An analysis of the China Study II dataset, previously discussed here, suggests that widespread replacement of rice with wheat flour may have been a major source of problems in China during the 1980s and beyond ().

Even though rice is an industrialized seed-based food, the difference between its glycemic load and those of most industrialized carbohydrate-rich foods is large (). This applies to rice as usually consumed – as a vehicle for moisture or sauces that would otherwise remain on the plate. White rice combines this utilitarian purpose with a very low anti-nutrient content.

It is often said that white rice’s nutrient content is very low, but this problem can be easily overcome – a topic for the next post.

Monday, May 7, 2012

The 2012 Arch Intern Med red meat-mortality study: The “protective” effect of smoking

In a previous post () I used WarpPLS () to analyze the model below, using data reported in a recent study looking at the relationship between red meat consumption and mortality. The model below shows the different paths through which smoking influences mortality, highlighted in red. The study was not about smoking, but data was collected on that variable; hence this post.


When one builds a model like the one above, and tests it with empirical data, the person does something similar to what a physicist would do. The model is a graphical representation of a complex equation, which embodies the beliefs of the modeler. WarpPLS builds the complex equation automatically for the user, who would otherwise have to write it down using mathematical symbols.

The results yielded by the complex equation, partly in the form of coefficients of association for direct relationships (the betas next to the arrows), have a meaning. Some may look odd, and require novel interpretations, much in the same way that odd results from an equation describing planetary motions may have led to the development of the theory of black holes.

Nothing is actually "proven" by the results. They are part of the long and painstaking process we call "research". To advance new knowledge, one needs a lot more than a single study. Darwin's theory of evolution is still being tested. Based on various tests and partial refutations, it has itself evolved a great deal since its original formulation.

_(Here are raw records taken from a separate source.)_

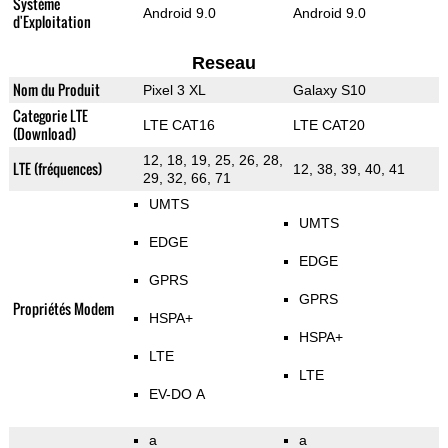
Système
Android 9.0
Android 9.0
d'Exploitation
Reseau
Nom du Produit
Pixel 3 XL
Galaxy S10
Categorie LTE
LTE CAT16
LTE CAT20
(Download)
12, 18, 19, 25, 26, 28,
LTE (fréquences)
12, 38, 39, 40, 41
29, 32, 66, 71
UMTS
UMTS
EDGE
EDGE
GPRS
GPRS
Propriétés Modem
HSPA+
HSPA+
LTE
LTE
EV-DO A
a
a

One set of results that are generated based on the model above by WarpPLS, in addition to coefficients for direct relationships, are coefficients of association called "total effects". They aggregate all of the effects, via multiple paths, between each pair of variables. Below is a table of total effects, with the total effects of smoking on diabetes incidence and overall mortality highlighted in red.


As you can see, the total effects of smoking on diabetes incidence and overall mortality are negative, but small enough to be considered insignificant. This is interesting, because smoking is definitely not health-promoting. Among hunter-gatherers, who often smoke tobacco, it increases the incidence of various types of cancer (). And it may be at the source of many of the health problems suggested by analyses on the China Study II data ().

So what are these results telling us? They tell us that smoking has an intermediate protective effect, very likely associated with its anorexic effect. Smoking is an appetite suppressor. Its total effect on food intake is negative, and strong. As we can see from the table of total effects, just below the two numbers highlighted in red, the total effect of smoking on food intake is -0.356.

Still, it looks like smoking is nearly as bad as overeating to the point of becoming obese (), in terms of its overall effect on health. Otherwise we would see a positive total effect on overall mortality of comparable strength to the negative total effect on food intake.

Smoking may make one eat less, but it ends up hastening one’s demise through different paths.